▶ **Input material**:
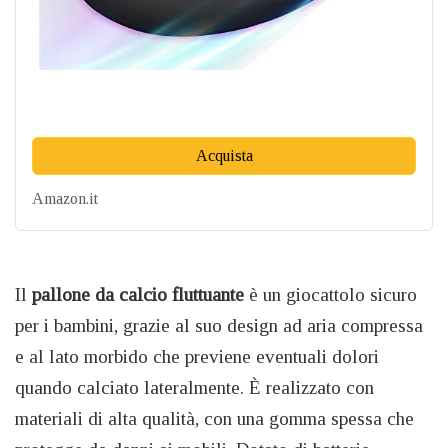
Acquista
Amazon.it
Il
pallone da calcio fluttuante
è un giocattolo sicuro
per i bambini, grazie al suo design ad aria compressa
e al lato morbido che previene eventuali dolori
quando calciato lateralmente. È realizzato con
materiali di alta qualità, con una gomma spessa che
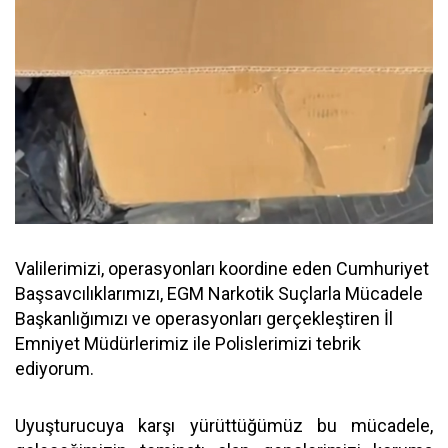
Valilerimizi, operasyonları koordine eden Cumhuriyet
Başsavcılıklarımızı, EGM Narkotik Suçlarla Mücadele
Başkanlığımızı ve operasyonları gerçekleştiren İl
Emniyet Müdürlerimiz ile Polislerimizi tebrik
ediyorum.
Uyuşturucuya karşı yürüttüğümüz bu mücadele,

...

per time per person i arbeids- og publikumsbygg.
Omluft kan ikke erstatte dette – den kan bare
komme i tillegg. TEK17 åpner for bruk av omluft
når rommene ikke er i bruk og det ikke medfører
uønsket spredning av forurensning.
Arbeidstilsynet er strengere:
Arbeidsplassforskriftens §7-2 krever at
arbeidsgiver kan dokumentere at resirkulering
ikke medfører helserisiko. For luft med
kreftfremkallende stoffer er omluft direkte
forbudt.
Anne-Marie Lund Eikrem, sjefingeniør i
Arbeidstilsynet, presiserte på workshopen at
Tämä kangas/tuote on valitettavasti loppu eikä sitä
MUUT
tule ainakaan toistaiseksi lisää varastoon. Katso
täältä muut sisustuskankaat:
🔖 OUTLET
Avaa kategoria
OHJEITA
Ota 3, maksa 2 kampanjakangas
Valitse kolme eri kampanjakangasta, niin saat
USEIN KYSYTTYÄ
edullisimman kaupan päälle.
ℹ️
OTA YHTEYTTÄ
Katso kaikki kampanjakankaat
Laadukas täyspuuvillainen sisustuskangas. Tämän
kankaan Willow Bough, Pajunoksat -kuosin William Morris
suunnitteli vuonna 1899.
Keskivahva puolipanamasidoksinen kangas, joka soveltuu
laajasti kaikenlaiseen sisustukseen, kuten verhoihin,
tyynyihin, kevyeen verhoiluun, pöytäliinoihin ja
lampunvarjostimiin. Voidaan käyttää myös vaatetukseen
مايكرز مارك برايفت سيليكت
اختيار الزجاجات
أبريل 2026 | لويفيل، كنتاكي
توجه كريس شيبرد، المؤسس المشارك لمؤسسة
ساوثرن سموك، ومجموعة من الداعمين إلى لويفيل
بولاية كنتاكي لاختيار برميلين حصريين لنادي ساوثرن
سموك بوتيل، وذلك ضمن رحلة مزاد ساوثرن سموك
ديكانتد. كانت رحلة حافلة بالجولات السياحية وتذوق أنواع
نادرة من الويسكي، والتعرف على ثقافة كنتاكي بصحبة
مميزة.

* * *

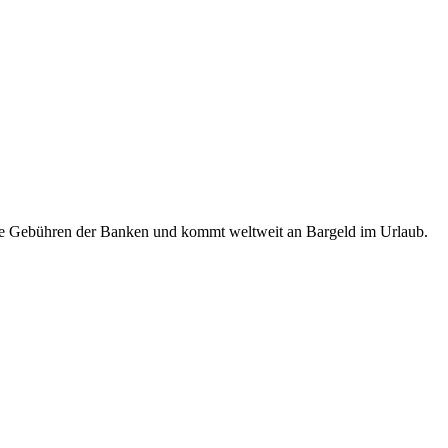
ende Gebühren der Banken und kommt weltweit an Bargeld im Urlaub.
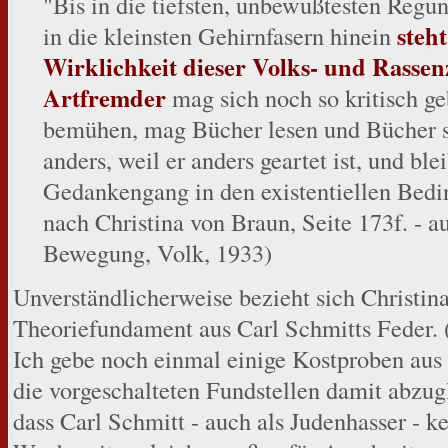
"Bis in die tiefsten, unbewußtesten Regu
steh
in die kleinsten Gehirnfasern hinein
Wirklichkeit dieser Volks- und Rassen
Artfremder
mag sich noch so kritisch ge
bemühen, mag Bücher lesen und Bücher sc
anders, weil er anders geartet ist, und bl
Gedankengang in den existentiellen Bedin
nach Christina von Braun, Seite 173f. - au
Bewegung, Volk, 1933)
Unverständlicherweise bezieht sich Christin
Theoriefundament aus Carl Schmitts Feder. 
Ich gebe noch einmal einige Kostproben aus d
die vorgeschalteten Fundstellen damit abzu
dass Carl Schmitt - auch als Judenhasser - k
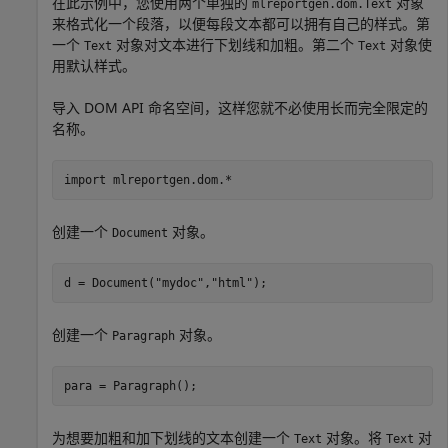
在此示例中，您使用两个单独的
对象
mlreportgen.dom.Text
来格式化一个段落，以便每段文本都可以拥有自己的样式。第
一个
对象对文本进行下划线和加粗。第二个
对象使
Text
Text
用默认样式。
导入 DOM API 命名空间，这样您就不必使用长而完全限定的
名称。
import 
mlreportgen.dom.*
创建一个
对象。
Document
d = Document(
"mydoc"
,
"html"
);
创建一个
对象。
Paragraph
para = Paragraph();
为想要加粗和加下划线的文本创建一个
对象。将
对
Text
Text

▶ **Problem to work on**: The lines above that include "Arbeidstilsynet" should each be listed.

▶ **Expected answer**:
Arbeidstilsynet er strengere:
Arbeidstilsynet, presiserte på workshopen at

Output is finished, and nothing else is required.